Chinese, South Korean and Indonesian Olympic badminton players face disciplinary action over poor play last night that drew a caution from the umpire and jeers from spectators.
The Badminton World Federation today said it opened disciplinary cases against four women’s doubles teams for “not using one’s best efforts to win a match” and “conducting oneself in a manner that is clearly abusive or detrimental to the sport.”
World champions and top seeds Yu Yang, 26 and Wang Xiaoli, 23, from China and South Korea’s Jung Kyung-Eun, 22, and Kim Ha-Na, 22, had already made the quarterfinals.

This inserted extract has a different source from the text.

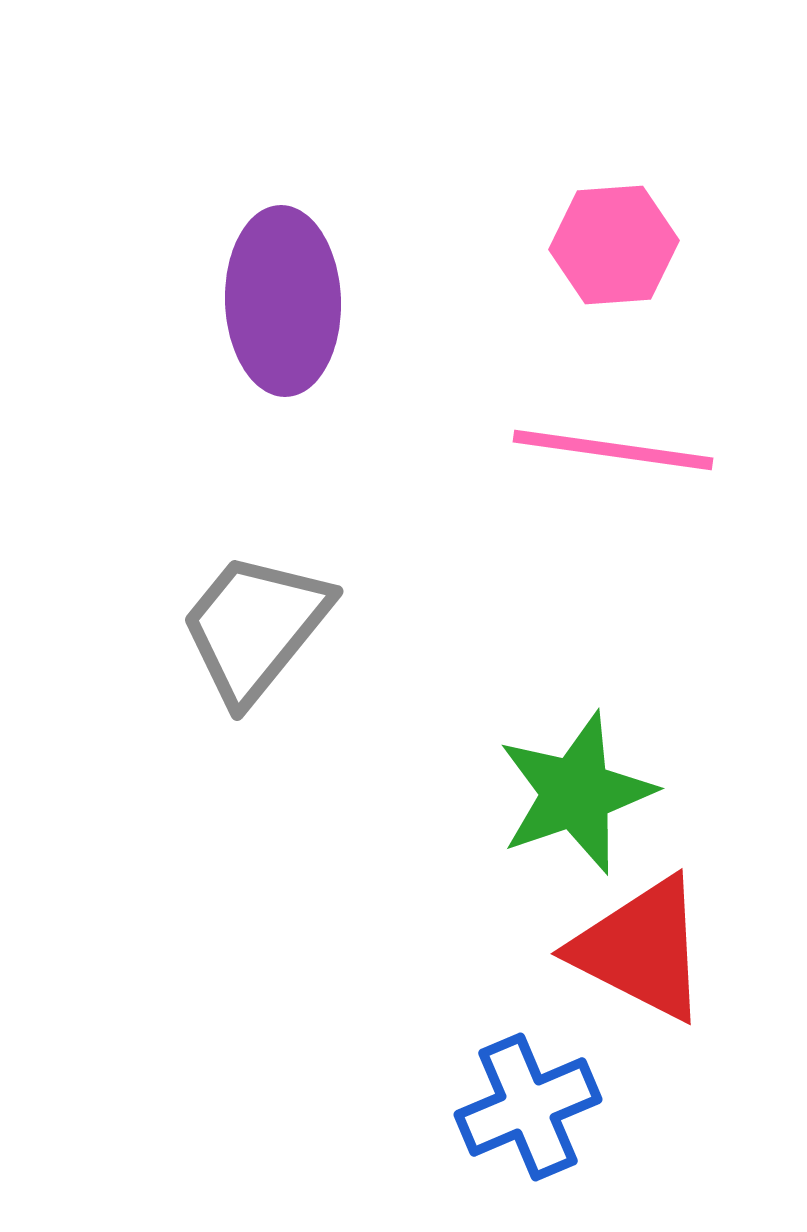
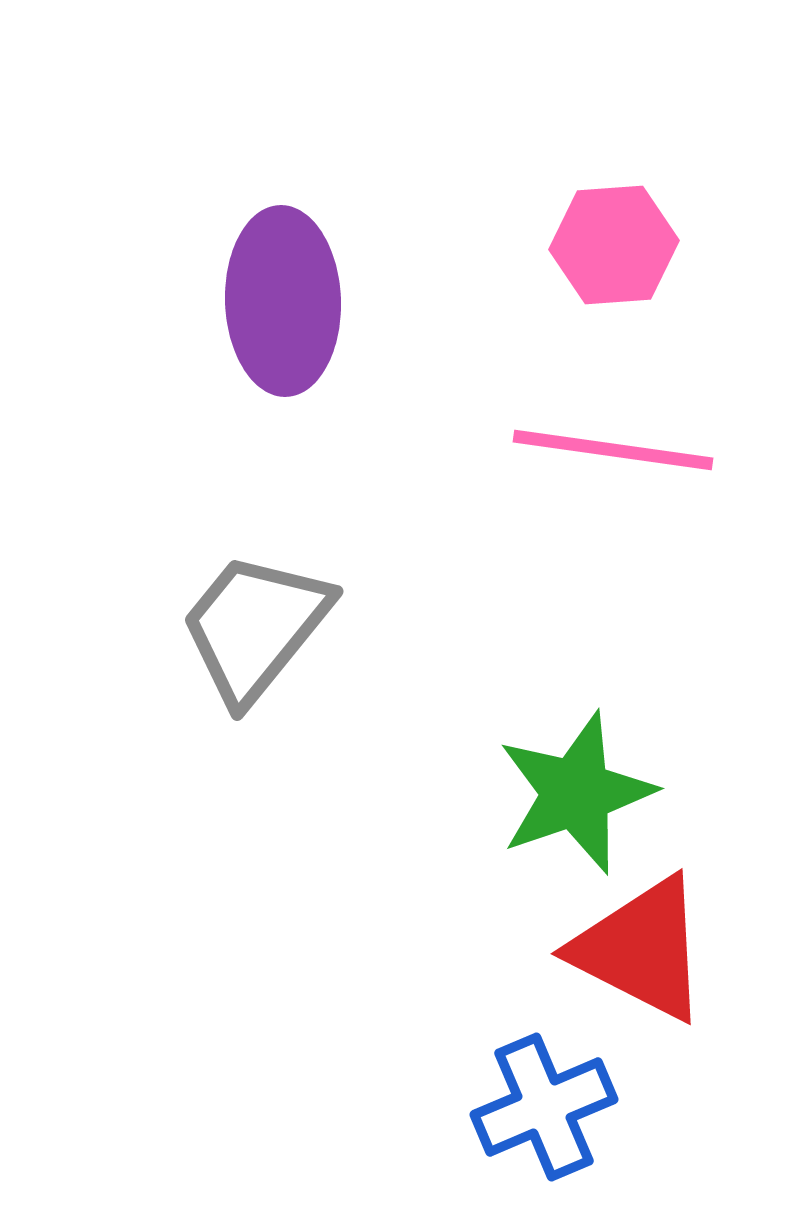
blue cross: moved 16 px right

Korea won the Group A tie 2-0 to set up a meeting with China’s Tian Quing and Zhao Yunlei. By losing, the Chinese pair can’t meet their compatriots until the final.

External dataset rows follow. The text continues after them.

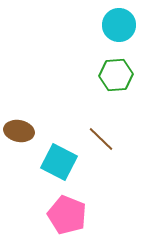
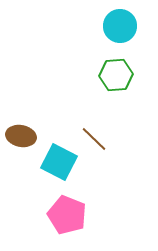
cyan circle: moved 1 px right, 1 px down
brown ellipse: moved 2 px right, 5 px down
brown line: moved 7 px left
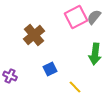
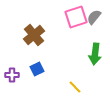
pink square: rotated 10 degrees clockwise
blue square: moved 13 px left
purple cross: moved 2 px right, 1 px up; rotated 24 degrees counterclockwise
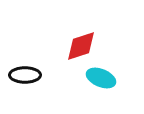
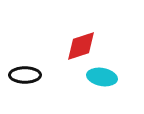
cyan ellipse: moved 1 px right, 1 px up; rotated 12 degrees counterclockwise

The match referee warned the players at 14-10 in the first game after several serves from both teams hit the net. Tournament referee Torsten Berg of Denmark was called and told the teams that they faced punishment if they didn’t compete properly. South Korea head coach Sung Han Kook placed the blame with the Chinese pair.

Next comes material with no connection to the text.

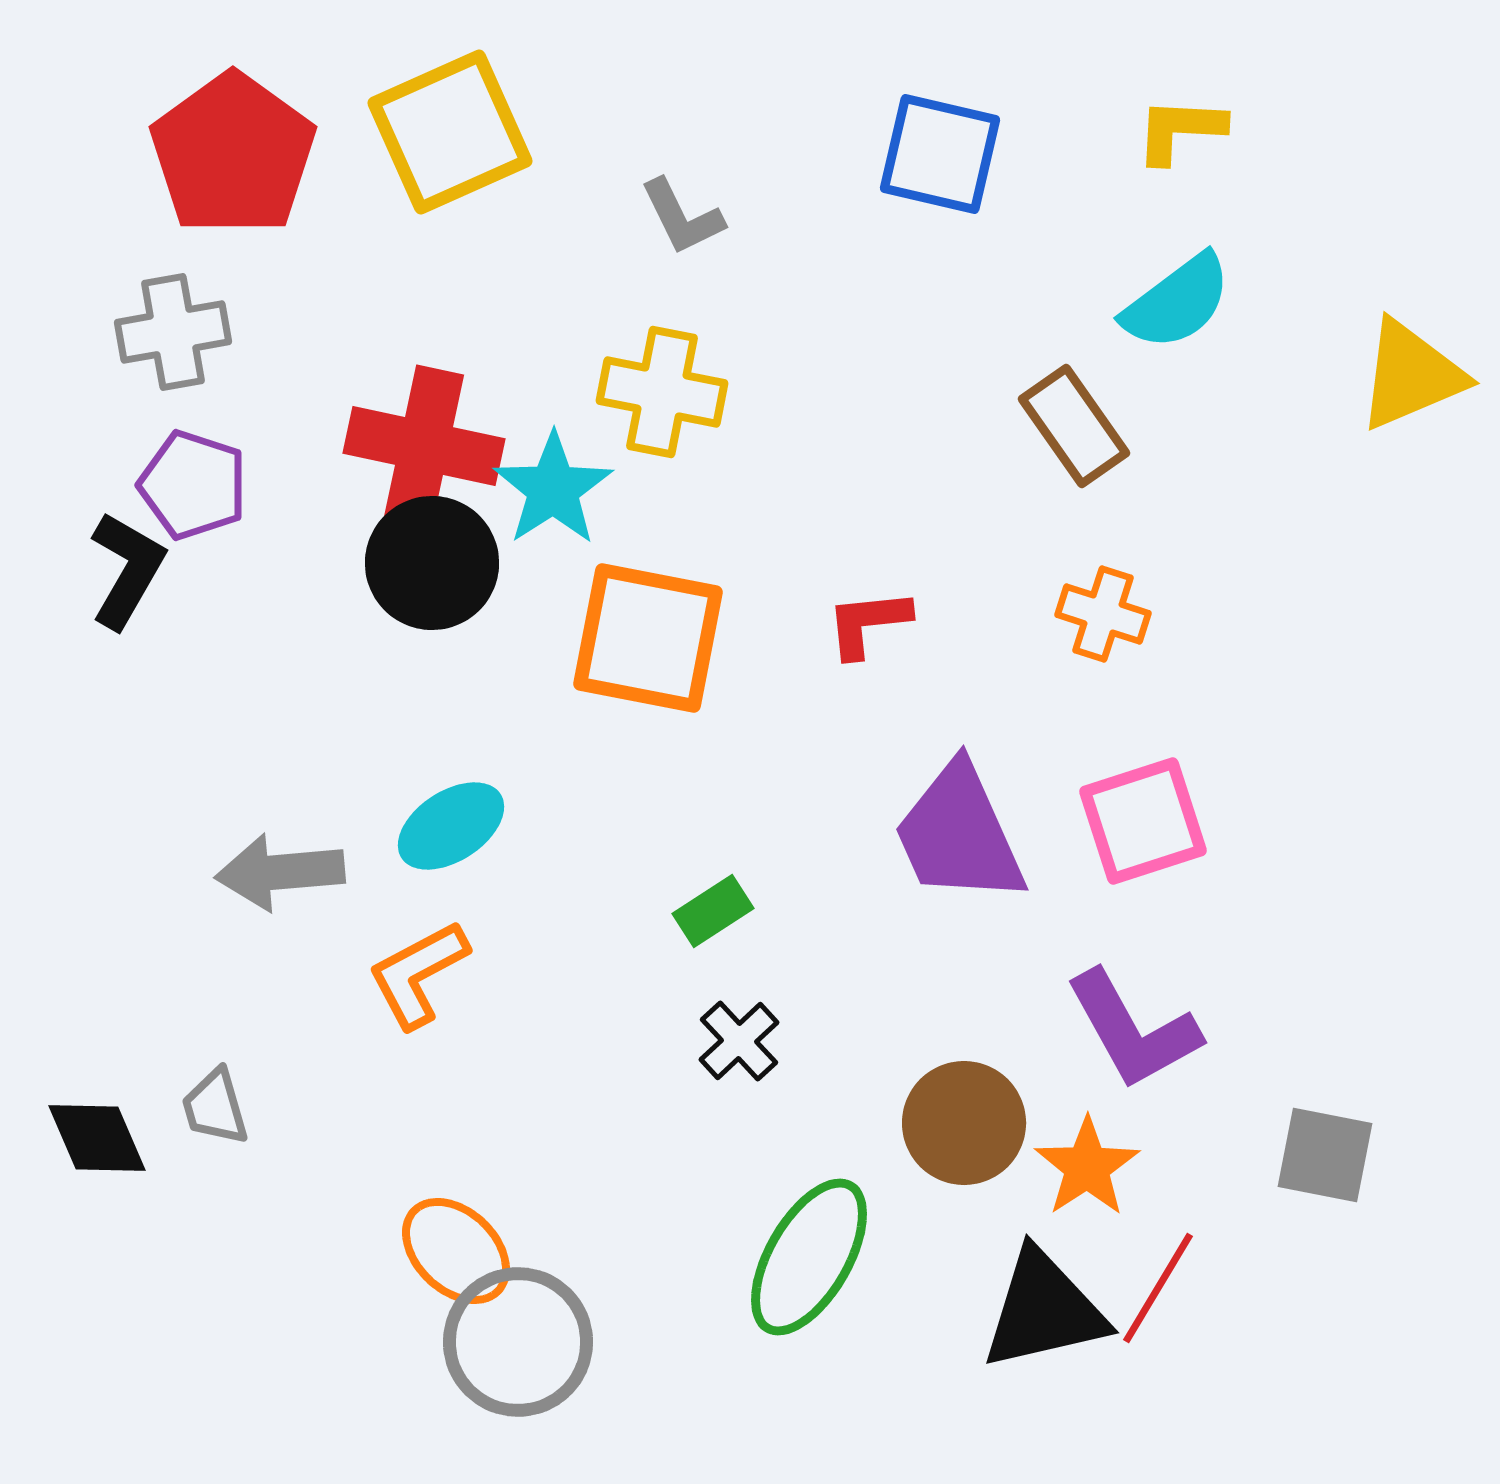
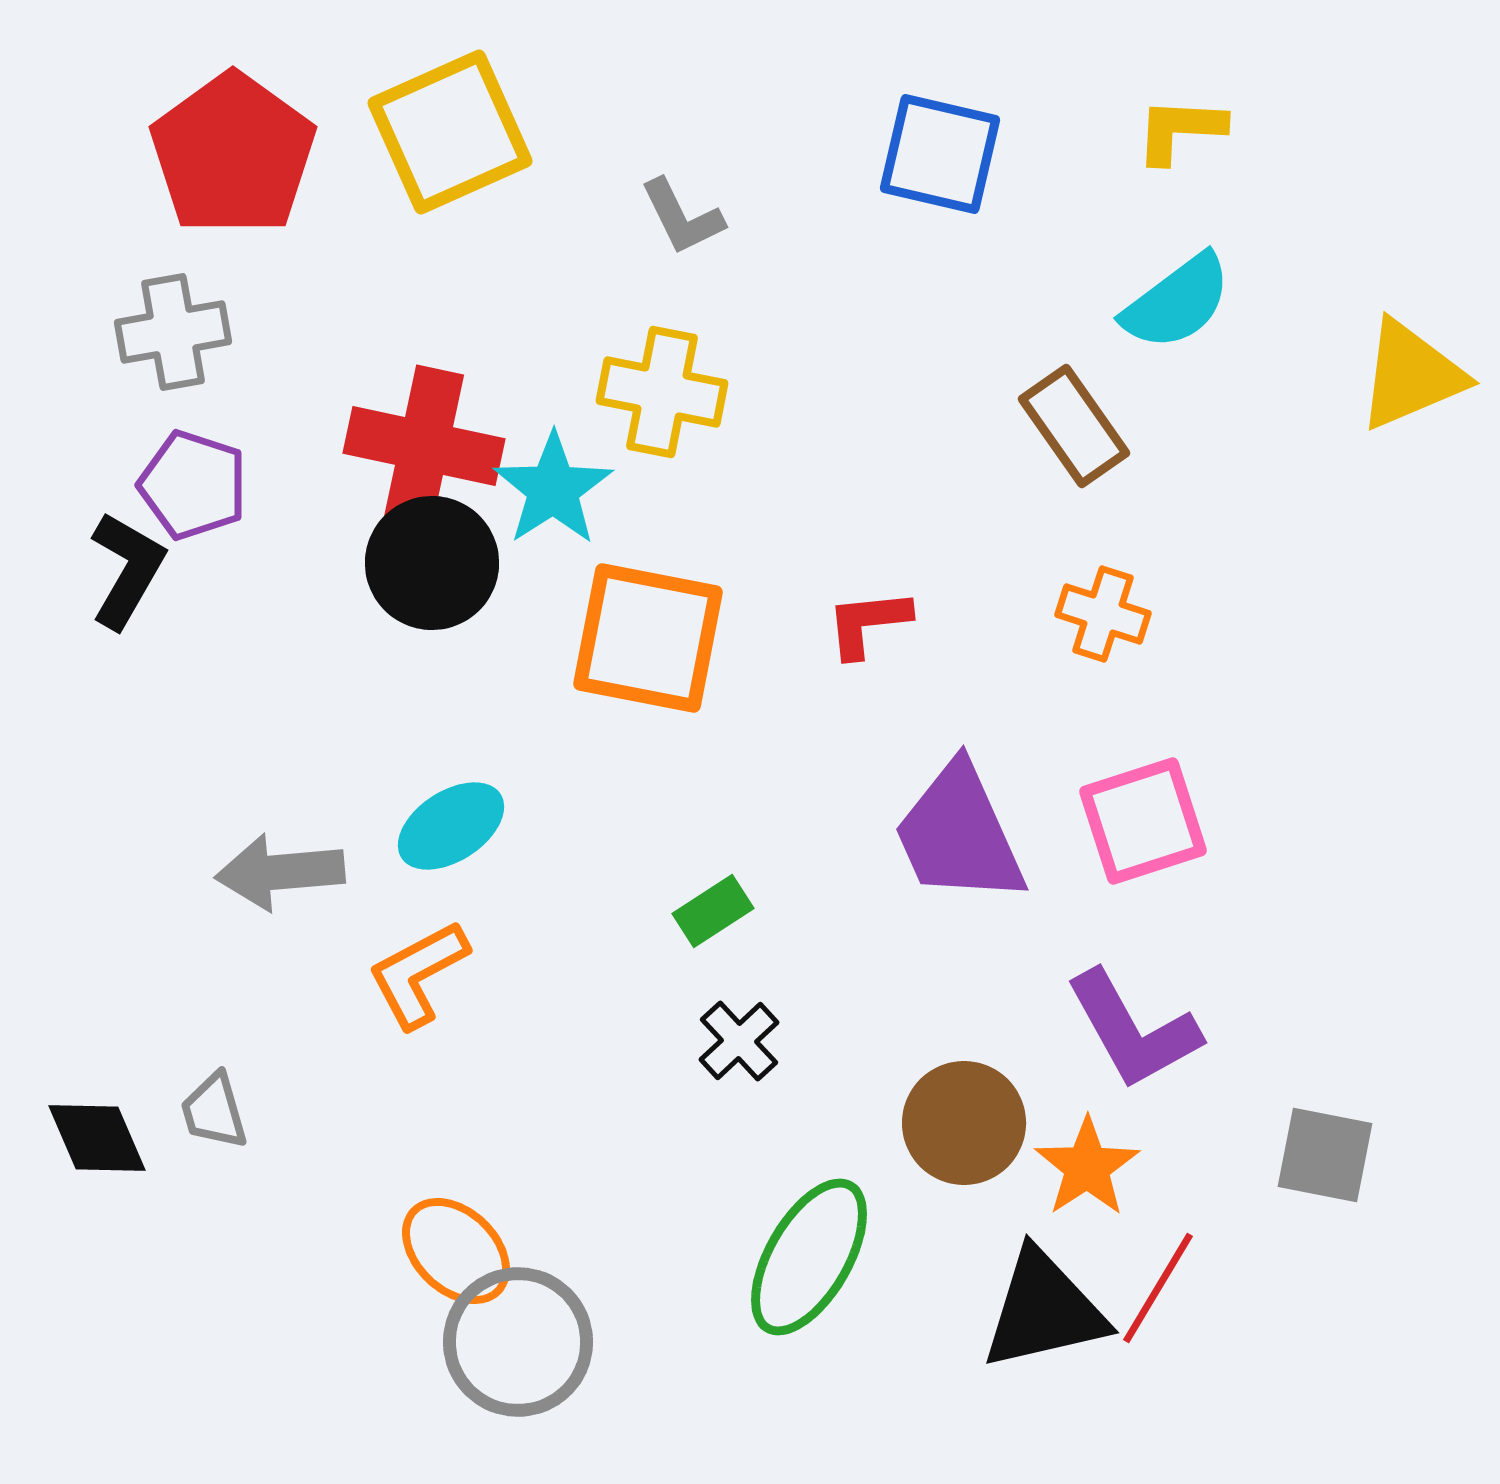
gray trapezoid: moved 1 px left, 4 px down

“It’s not like the Olympics spirit to play like this,” Sung said at London’s Wembley Arena. “How could the No. 1 pair in the world play like this? They start playing mistakes.”
A second Korean pair, the third-seeded Ha Jung Eun, 25 and Kim Min Jung, 26, and Indonesia’s Meiliana Jauhari and Greysia Polii, 24, are also involved in the case.
The BWF’s disciplinary committee is holding a formal hearing this morning, the ruling body said in a statement.
Yu, Wang, Jung and Kim were booed by the crowd as they exited after the South Korean pair won 21-14, 21-11.
Yu told journalists that she and her partner were already through and were conserving energy for the elimination stage.
“If we’re not playing the best, it’s because it doesn’t matter,” she said. “The most important thing is the elimination match.”